La Médiation Inter-entreprises publie son rapport annuel pour l’année 2014. En 2014, les demandes de médiation ont augmenté de 30 %, avec une moyenne de 65 saisines officielles mensuelles, le nombre de saisines ayant été multiplié par huit depuis sa création en 2010.


 

Les médiateurs délégués nationaux et régionaux sont intervenus sur près de 1 000 dossiers de médiations individuelles et collectives sur l’ensemble du territoire, avec un taux de réussite de plus de 75 %.

Les PME et TPE sont les premiers demandeurs de médiations. Initialement tournée vers l’industrie, la MIE a progressivement étendu son champ d’action aux autres secteurs de l’économie, et les services constituent désormais le premier secteur en termes de demandes de médiations.

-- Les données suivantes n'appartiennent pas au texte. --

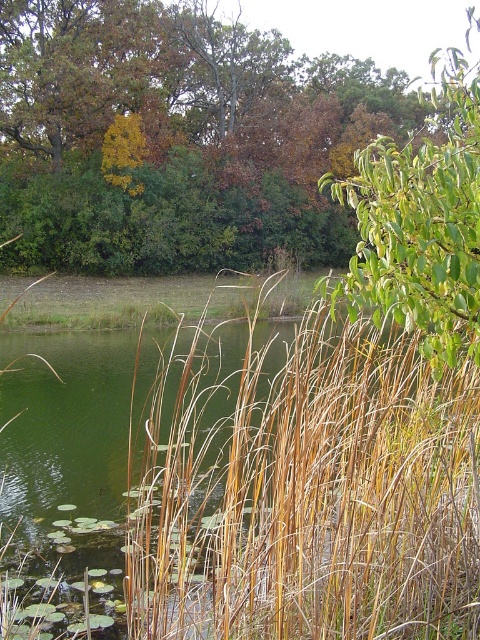 Consider the image. You are standing at the edge of the pond and want to reach both points in the water. Which point, point (x=325, y=518) or point (x=338, y=88), is closer to you?

Point (x=325, y=518) is closer to you than point (x=338, y=88).

You are standing in the middle of the pond and want to reach the shore. Which direction should you walk to avoid the brown leafy tree at upper center and the green leafy tree at upper right?

The brown leafy tree at upper center is located below the green leafy tree at upper right. To avoid both, walk towards the lower part of the pond away from the trees.

You are a gardener planning to mow the area around the pond. You need to know which area is smaller between the brown dry grass at center and the green leafy tree at upper right to prioritize your work. Which one should you tackle first?

The brown dry grass at center occupies less space than the green leafy tree at upper right, so you should tackle the brown dry grass at center first since it covers a smaller area and can be managed more quickly. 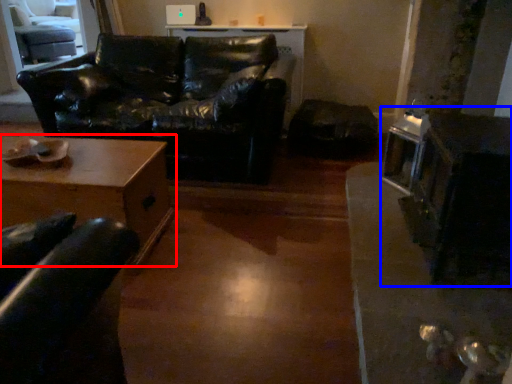 Question: Which point is closer to the camera, table (highlighted by a red box) or appliance (highlighted by a blue box)?

Choices:
 (A) table
 (B) appliance

Answer: (B) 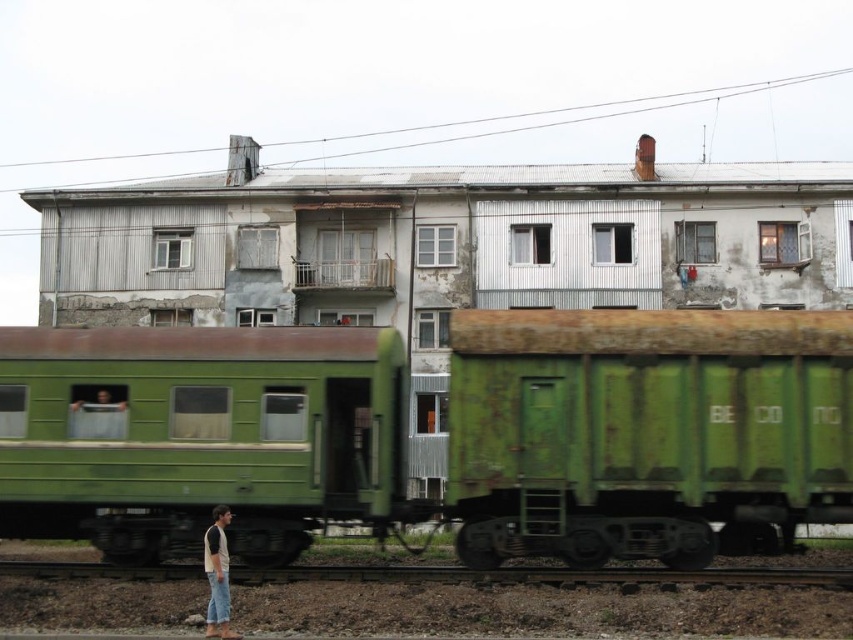 You are a railway inspector checking the tracks. You notice the smooth metal train track at lower center and the smooth green fabric at left. Which one is wider?

The smooth metal train track at lower center is wider than the smooth green fabric at left.

You are a photographer trying to capture a clear shot of the denim jeans at lower left and the rusty green metal train car at center. From your current position, can you see both objects fully without any obstruction?

The denim jeans at lower left is behind the rusty green metal train car at center, so you cannot see both objects fully without obstruction because the train car is blocking the view of the jeans.

Looking at this image, you are standing at the railway station and see the rusty green metal train car at center and the denim jeans at lower left. Which object is positioned to the right of the other?

The rusty green metal train car at center is to the right of denim jeans at lower left. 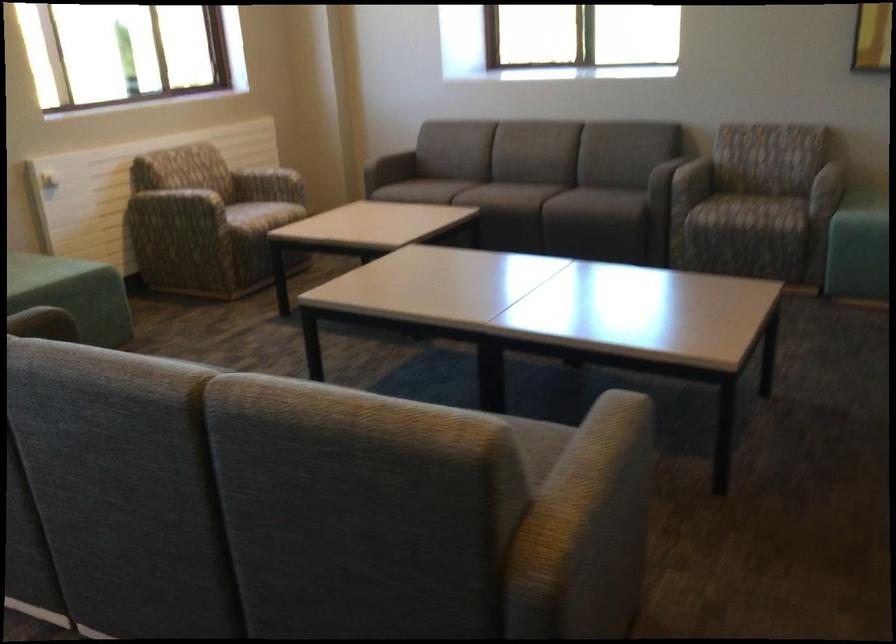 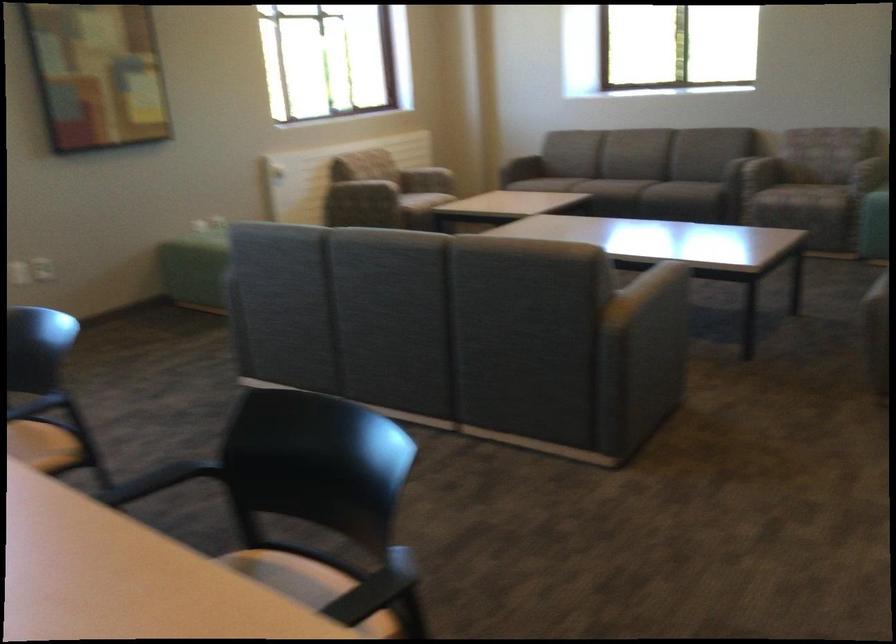 Question: I am providing you with two images of the same scene from different viewpoints. Which of the following objects are not visible in image2?

Choices:
 (A) sofa sitting surface
 (B) striped blanket
 (C) sofa armrest
 (D) chair armrest

Answer: (A) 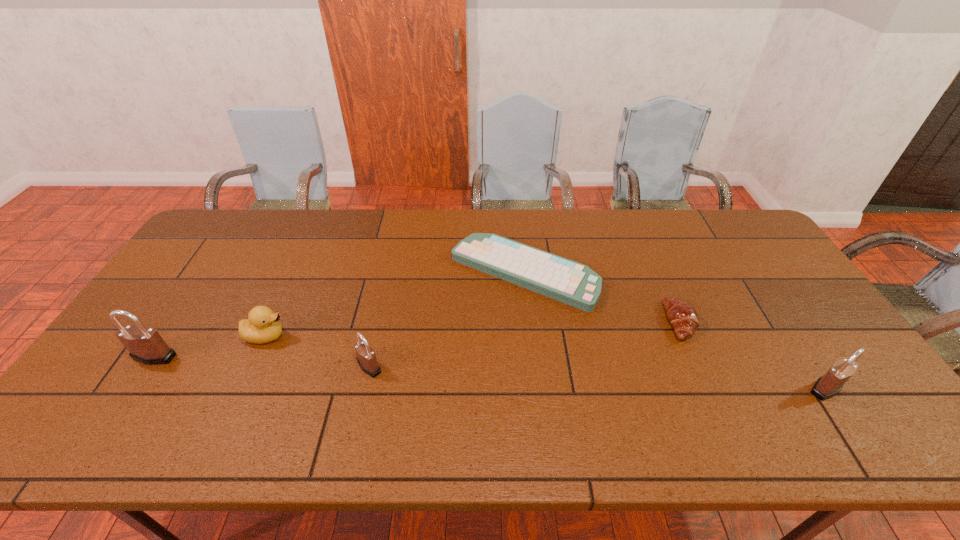 Where is `free spot that satisfies the following two spatial constraints: 1. on the face of the second object from left to right; 2. on the back side of the rightmost padlock`? The height and width of the screenshot is (540, 960). free spot that satisfies the following two spatial constraints: 1. on the face of the second object from left to right; 2. on the back side of the rightmost padlock is located at coordinates (242, 388).

At what (x,y) coordinates should I click in order to perform the action: click on free space that satisfies the following two spatial constraints: 1. on the front side of the shortest padlock; 2. on the left side of the leftmost padlock. Please return your answer as a coordinate pair (x, y). Image resolution: width=960 pixels, height=540 pixels. Looking at the image, I should click on (148, 367).

Identify the location of free space that satisfies the following two spatial constraints: 1. on the face of the shortest padlock; 2. on the right side of the duckling. Image resolution: width=960 pixels, height=540 pixels. coord(252,367).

Parmi les motifs de saisine les plus courants, on trouve notamment le non-respect des délais de paiement, la rupture brutale de contrat, le détournement de la propriété intellectuelle, les conditions contractuelles imposées à la formation du contrat, les modifications unilatérales de contrat, le contrat à prix ferme sans prise en compte des fluctuations des matières premières, les pénalités de retard abusives, les activités non rémunérées (frais de R&D, études, logiciels…), les modalités de commandes (exclusion totale des CGV, annulation de commande non indemnisée, non-respect des prévisions de commandes), et l’autofacturation par le client.

 

En 2014, les missions de la Médiation se sont étendues aux problématiques entrepreneuriales liées à l’innovation : CIR, CII, propriété intellectuelle, relations avec les acteurs de la recherche

 

La MIE a également publié son premier indicateur trimestriel, en partenariat avec Altares, sur les retards de paiement des 120 entreprises françaises plus grands donneurs d’ordre, qui révèle que 2 entreprises sur 3, et 9 ETI et grandes entreprises sur 10 paient leurs fournisseurs et sous-traitants en retard. Elles accusent un retard de 13 jours en moyenne, ce qui en fait les championnes européennes en la matière. Le montant total des retards de paiement de ces entreprises s’élève à 3,972 milliards d’euros à fin avril 2015.

 

Source : Ministère de l'Economie et des Finances.